_Work task_
Keeping every word and mark, copy all of the data.

_Supplied records_
= = = =
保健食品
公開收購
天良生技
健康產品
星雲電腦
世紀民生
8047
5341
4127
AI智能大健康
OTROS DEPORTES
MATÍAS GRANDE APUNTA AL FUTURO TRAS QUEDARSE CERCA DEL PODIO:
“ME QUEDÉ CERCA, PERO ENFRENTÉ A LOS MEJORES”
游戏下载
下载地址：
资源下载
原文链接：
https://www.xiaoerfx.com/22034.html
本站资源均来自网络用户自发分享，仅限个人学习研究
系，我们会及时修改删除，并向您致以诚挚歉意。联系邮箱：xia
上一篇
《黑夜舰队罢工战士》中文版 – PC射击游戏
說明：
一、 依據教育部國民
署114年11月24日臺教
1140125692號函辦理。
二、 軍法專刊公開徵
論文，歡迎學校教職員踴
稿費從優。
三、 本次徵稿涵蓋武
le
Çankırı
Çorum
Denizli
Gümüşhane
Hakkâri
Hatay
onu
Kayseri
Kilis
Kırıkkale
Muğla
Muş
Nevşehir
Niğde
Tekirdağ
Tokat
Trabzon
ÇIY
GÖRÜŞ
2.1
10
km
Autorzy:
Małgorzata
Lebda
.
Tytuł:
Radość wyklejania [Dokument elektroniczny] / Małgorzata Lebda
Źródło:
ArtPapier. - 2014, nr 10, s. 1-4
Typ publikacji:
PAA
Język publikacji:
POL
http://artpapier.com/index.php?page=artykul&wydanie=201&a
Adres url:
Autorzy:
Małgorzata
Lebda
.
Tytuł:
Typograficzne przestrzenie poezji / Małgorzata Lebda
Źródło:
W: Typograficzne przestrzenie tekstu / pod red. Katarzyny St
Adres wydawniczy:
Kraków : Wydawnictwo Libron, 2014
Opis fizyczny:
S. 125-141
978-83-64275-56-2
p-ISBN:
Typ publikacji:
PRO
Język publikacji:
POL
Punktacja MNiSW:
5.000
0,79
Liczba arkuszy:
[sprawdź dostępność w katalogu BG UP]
= = = =
_Expected answer_
保健食品
公開收購
天良生技
健康產品
星雲電腦
世紀民生
8047
5341
4127
AI智能大健康
OTROS DEPORTES
MATÍAS GRANDE APUNTA AL FUTURO TRAS QUEDARSE CERCA DEL PODIO:
“ME QUEDÉ CERCA, PERO ENFRENTÉ A LOS MEJORES”
游戏下载
下载地址：
资源下载
原文链接：
https://www.xiaoerfx.com/22034.html
本站资源均来自网络用户自发分享，仅限个人学习研究
系，我们会及时修改删除，并向您致以诚挚歉意。联系邮箱：xia
上一篇
《黑夜舰队罢工战士》中文版 – PC射击游戏
說明：
一、 依據教育部國民
署114年11月24日臺教
1140125692號函辦理。
二、 軍法專刊公開徵
論文，歡迎學校教職員踴
稿費從優。
三、 本次徵稿涵蓋武
le
Çankırı
Çorum
Denizli
Gümüşhane
Hakkâri
Hatay
onu
Kayseri
Kilis
Kırıkkale
Muğla
Muş
Nevşehir
Niğde
Tekirdağ
Tokat
Trabzon
ÇIY
GÖRÜŞ
2.1
10
km
Autorzy:
Małgorzata
Lebda
.
Tytuł:
Radość wyklejania [Dokument elektroniczny] / Małgorzata Lebda
Źródło:
ArtPapier. - 2014, nr 10, s. 1-4
Typ publikacji:
PAA
Język publikacji:
POL
http://artpapier.com/index.php?page=artykul&wydanie=201&a
Adres url:
Autorzy:
Małgorzata
Lebda
.
Tytuł:
Typograficzne przestrzenie poezji / Małgorzata Lebda
Źródło:
W: Typograficzne przestrzenie tekstu / pod red. Katarzyny St
Adres wydawniczy:
Kraków : Wydawnictwo Libron, 2014
Opis fizyczny:
S. 125-141
978-83-64275-56-2
p-ISBN:
Typ publikacji:
PRO
Język publikacji:
POL
Punktacja MNiSW:
5.000
0,79
Liczba arkuszy:
[sprawdź dostępność w katalogu BG UP]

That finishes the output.